(Saved data entries)
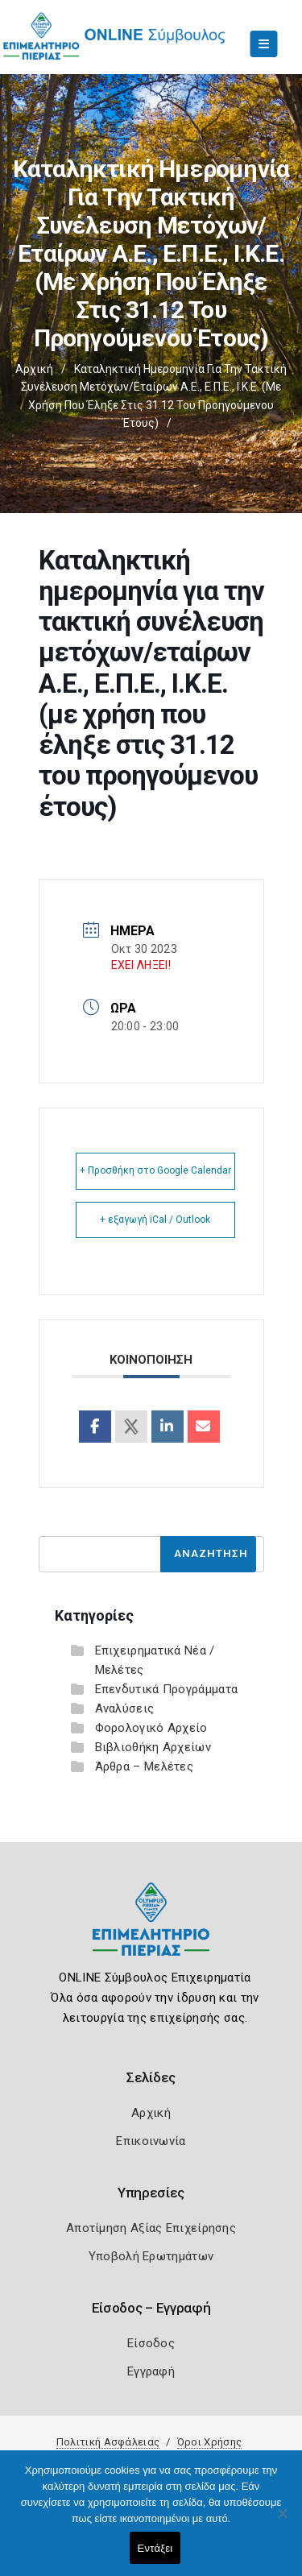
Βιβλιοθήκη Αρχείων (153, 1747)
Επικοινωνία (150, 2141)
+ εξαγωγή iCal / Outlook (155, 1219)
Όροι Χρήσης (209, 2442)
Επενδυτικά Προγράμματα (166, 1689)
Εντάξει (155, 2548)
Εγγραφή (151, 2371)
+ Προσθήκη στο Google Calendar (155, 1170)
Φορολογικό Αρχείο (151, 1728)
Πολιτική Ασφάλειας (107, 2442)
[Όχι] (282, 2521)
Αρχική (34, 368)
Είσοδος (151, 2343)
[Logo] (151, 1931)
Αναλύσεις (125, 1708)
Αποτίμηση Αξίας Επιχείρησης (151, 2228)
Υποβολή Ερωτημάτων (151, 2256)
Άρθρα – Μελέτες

Work order:
Each line from the one with "Calendar (155, 1170)" through the last line of the records above must be retyped exactly, and no other line may be given.

Answer box:
+ Προσθήκη στο Google Calendar (155, 1170)
Φορολογικό Αρχείο (151, 1728)
Πολιτική Ασφάλειας (107, 2442)
[Όχι] (282, 2521)
Αρχική (34, 368)
Είσοδος (151, 2343)
[Logo] (151, 1931)
Αναλύσεις (125, 1708)
Αποτίμηση Αξίας Επιχείρησης (151, 2228)
Υποβολή Ερωτημάτων (151, 2256)
Άρθρα – Μελέτες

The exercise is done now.